# Theoretical

1. What is K-Nearest Neighbors (KNN) and how does it work.
- KNN is a supervised learning algorithm used for both classification and regression. It predicts the class of a data point based on the 'K' closest points in the training set, using a distance metric like Euclidean.

2. What is the difference between KNN Classification and KNN Regression
- KNN Classification: Assigns the most common class among K neighbors.

- KNN Regression: Predicts the average (or weighted average) value of K neighbors.

3. What is the role of the distance metric in KNN.
- The distance metric (e.g., Euclidean, Manhattan) determines how “closeness” is measured, directly affecting neighbor selection and prediction accuracy.

4. What is the Curse of Dimensionality in KNN.
- As dimensions increase, data becomes sparse and distance measures become less meaningful, reducing KNN performance.

5. How can we choose the best value of K in KNN.
- Use techniques like cross-validation to test various K values and pick the one that minimizes error on validation data.

6. What are KD Tree and Ball Tree in KNN.
- These are data structures used to speed up nearest neighbor searches:

- KD Tree: Efficient for low-dimensional data.

- Ball Tree: Better for high-dimensional or irregular data.

7. When should you use KD Tree vs. Ball Tree.
- Use KD Tree for dimensions < 20.

- Use Ball Tree for dimensions > 20 or non-uniform data.

8.  What are the disadvantages of KNN.
- Slow at prediction time

- Sensitive to outliers and irrelevant features

- Requires feature scaling

- Poor with high-dimensional data

9. How does feature scaling affect KNN.
- Since KNN is distance-based, unscaled features can dominate distance computation. Standardization or normalization is essential.

10. What is PCA (Principal Component Analysis).
- PCA is an unsupervised dimensionality reduction technique that transforms data into new variables (principal components) that retain maximum variance.

11. How does PCA work.
- Standardize data

- Compute covariance matrix

- Find eigenvalues and eigenvectors

- Project data onto top components

12. What is the geometric intuition behind PCA.
- PCA finds new axes (principal components) that capture maximum data variance by rotating the coordinate system.

13. What is the difference between Feature Selection and Feature Extraction.
- Feature Selection: Selects a subset of original features

- Feature Extraction (PCA): Creates new features from original ones

14. What are Eigenvalues and Eigenvectors in PCA.
- Eigenvalues: Indicate variance explained by components

- Eigenvectors: Directions of new axes (principal components)

15. How do you decide the number of components to keep in PCA.
- Use explained variance ratio or scree plot; typically keep components that explain ≥ 95% variance.

16. Can PCA be used for classification.
- Indirectly, yes. PCA reduces dimensionality before using classification models like KNN or SVM.

17. What are the limitations of PCA.
- Assumes linear relationships

- Sensitive to scaling

- Components may lack interpretability

18. How do KNN and PCA complement each other.
- PCA reduces dimensions and noise, which can improve KNN accuracy and speed.

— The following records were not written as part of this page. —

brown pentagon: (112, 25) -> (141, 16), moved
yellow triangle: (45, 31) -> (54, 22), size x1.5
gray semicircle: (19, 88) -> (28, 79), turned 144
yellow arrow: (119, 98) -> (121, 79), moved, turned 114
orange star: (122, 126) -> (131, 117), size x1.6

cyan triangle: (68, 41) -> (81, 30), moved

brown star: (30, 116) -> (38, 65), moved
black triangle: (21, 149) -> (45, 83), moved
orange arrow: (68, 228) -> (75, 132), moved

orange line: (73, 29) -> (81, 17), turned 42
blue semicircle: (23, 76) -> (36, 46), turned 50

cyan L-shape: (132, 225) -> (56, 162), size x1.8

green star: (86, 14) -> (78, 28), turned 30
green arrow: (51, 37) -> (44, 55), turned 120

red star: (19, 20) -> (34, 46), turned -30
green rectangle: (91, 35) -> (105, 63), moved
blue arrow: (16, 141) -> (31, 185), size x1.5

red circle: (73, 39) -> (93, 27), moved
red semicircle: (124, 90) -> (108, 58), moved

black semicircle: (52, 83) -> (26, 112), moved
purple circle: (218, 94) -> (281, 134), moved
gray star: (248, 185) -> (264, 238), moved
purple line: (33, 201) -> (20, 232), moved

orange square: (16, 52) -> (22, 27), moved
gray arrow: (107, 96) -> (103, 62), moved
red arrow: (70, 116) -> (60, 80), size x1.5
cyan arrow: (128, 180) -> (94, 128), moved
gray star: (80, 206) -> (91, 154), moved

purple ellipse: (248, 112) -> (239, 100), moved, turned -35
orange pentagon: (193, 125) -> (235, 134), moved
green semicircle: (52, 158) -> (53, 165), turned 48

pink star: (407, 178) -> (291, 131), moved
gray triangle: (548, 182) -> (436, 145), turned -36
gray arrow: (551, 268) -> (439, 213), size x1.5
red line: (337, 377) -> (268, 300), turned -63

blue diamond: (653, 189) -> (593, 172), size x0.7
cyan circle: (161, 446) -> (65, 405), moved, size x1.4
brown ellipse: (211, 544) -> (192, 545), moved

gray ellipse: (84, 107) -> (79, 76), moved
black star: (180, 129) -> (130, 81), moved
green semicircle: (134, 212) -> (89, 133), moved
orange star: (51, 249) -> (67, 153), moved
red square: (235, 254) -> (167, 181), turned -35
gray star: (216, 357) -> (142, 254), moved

19. How does KNN handle missing values in a dataset.
- KNN can use KNN imputation to fill missing values by averaging values of nearest neighbors.

20. What are the key differences between PCA and Linear Discriminant Analysis (LDA).
- PCA: Unsupervised, focuses on variance

- LDA: Supervised, focuses on maximizing class separation

21. Train a KNN Classifier on the Iris dataset and print model accuracy.
- from sklearn.datasets import load_iris
- from sklearn.neighbors import KNeighbors Classifier
- from sklearn.model_selection import train_test_split
- from sklearn.metrics import accuracy_score

- data = load_iris()
- X_train, X_test, y_train, y_test = train_test_split(data.data, data.target, test_size=0.3)
- model = KNeighborsClassifier(n_neighbors=3)
model.fit(X_train, y_train)
print("Accuracy:", model.score(X_test, y_test))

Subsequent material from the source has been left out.